*WHAT IS BEING ASKED:*
Copy each line of the records below that has "inmobiliarias" in it.
########
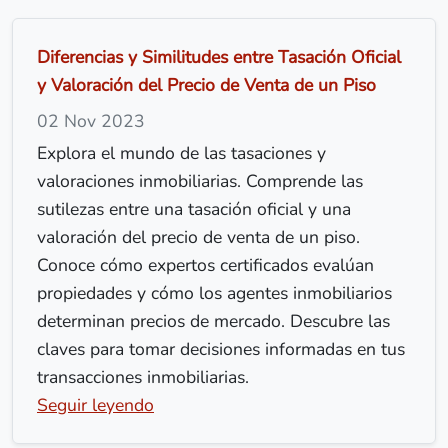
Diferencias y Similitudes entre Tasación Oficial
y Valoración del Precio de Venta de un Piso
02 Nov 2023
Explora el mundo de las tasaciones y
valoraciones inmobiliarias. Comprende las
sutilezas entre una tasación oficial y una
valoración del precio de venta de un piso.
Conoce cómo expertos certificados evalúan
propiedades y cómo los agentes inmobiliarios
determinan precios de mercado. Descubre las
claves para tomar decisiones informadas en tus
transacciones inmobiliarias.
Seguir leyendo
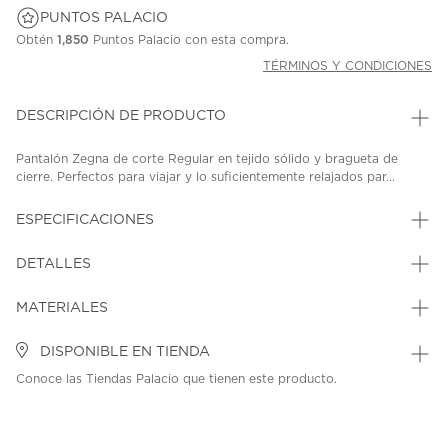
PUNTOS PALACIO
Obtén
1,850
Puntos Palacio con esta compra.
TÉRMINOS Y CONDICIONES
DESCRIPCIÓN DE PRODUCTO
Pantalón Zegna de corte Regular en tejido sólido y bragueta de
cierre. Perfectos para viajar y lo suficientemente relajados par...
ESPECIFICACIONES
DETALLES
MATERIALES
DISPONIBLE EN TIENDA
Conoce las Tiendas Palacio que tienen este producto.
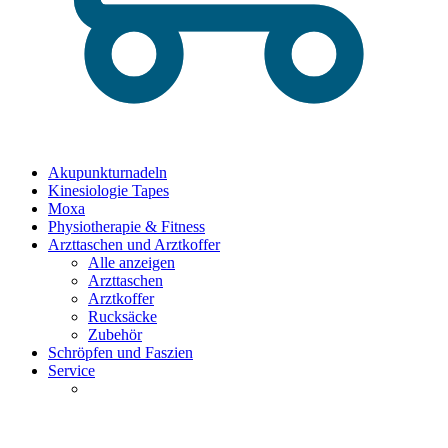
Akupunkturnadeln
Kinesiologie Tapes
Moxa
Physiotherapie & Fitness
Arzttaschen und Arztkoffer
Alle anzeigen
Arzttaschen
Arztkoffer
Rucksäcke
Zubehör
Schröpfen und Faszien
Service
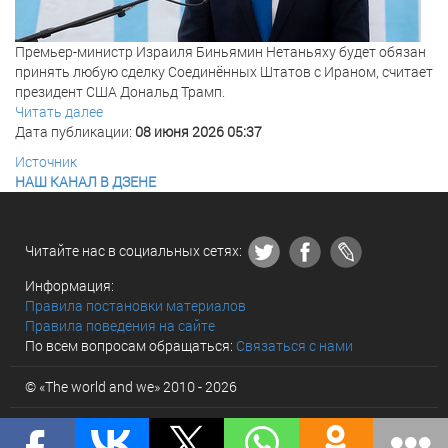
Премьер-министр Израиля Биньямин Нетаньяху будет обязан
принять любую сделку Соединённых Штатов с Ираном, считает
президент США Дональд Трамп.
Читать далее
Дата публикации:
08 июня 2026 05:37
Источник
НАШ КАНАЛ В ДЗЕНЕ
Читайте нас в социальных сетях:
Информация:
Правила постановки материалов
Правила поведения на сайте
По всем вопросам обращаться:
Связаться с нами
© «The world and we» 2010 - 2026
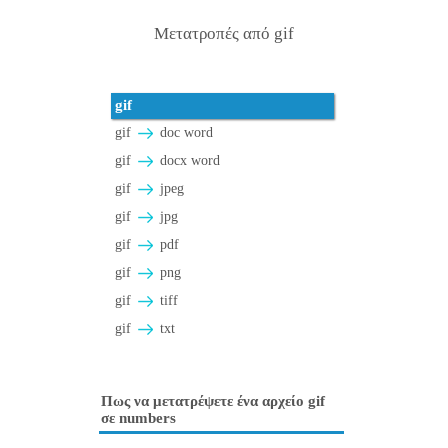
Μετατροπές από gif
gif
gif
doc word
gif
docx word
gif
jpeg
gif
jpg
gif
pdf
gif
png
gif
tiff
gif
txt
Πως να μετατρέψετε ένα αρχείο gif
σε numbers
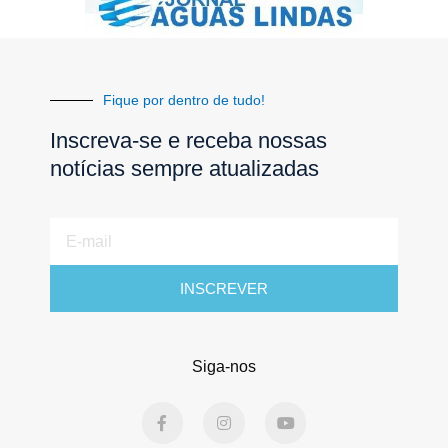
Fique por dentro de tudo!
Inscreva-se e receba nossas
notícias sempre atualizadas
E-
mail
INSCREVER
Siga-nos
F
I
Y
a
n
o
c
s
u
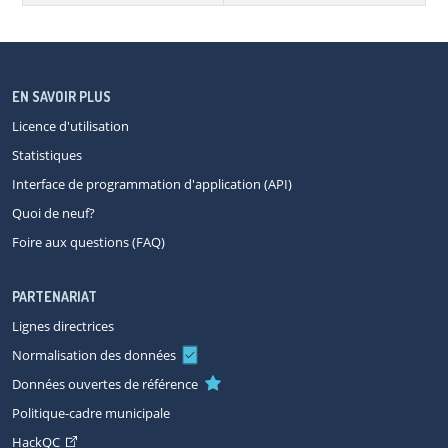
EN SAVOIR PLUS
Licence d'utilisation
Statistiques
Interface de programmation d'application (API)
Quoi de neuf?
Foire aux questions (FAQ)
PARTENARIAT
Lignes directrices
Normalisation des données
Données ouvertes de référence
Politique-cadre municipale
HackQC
########
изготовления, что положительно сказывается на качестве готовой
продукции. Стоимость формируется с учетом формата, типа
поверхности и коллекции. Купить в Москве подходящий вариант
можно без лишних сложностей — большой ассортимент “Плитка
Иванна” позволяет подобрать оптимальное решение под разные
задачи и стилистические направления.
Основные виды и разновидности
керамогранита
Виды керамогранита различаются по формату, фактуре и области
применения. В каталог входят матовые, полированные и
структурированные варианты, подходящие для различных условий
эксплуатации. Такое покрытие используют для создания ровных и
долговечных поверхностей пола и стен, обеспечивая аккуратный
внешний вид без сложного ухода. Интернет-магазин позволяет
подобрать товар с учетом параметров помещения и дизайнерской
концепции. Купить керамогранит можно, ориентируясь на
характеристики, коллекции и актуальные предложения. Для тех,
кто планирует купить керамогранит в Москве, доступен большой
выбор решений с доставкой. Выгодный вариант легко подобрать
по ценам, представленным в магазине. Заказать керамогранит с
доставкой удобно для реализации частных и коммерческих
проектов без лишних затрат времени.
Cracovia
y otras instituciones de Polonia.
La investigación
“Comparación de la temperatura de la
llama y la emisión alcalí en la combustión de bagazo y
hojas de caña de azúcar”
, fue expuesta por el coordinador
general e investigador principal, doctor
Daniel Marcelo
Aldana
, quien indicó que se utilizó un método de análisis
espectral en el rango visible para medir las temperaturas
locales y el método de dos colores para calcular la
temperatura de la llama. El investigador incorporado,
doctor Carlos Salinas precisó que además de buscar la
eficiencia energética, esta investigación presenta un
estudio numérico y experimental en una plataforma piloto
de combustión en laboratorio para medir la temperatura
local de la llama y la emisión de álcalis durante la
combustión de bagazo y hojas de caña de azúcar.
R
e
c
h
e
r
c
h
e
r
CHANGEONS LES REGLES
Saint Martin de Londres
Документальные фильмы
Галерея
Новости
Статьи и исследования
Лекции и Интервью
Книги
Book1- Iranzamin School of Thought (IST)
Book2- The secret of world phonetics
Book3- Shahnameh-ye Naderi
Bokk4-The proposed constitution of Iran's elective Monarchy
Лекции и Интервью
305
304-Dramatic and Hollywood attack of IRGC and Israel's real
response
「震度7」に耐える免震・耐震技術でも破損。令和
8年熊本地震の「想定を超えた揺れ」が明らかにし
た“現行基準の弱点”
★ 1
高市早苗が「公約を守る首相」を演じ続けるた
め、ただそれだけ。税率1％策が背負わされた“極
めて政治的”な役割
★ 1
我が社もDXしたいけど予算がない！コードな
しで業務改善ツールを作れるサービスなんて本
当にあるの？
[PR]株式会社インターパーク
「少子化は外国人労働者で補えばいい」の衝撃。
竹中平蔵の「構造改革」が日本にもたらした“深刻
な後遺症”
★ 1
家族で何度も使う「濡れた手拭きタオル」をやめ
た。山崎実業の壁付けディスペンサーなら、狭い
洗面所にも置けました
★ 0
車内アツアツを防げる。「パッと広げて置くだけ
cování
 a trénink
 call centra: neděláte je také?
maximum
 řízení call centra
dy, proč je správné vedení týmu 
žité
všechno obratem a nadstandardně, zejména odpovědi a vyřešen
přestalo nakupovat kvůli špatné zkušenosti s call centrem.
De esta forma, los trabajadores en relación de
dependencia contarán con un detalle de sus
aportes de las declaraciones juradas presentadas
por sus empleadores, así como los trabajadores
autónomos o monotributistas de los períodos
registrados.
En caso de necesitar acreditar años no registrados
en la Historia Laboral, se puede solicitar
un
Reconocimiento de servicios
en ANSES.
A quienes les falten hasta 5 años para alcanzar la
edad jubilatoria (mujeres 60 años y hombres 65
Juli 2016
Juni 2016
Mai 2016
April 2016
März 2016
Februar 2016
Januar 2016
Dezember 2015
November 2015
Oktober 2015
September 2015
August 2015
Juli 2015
########
*TASK RESPONSE:*
valoraciones inmobiliarias. Comprende las
transacciones inmobiliarias.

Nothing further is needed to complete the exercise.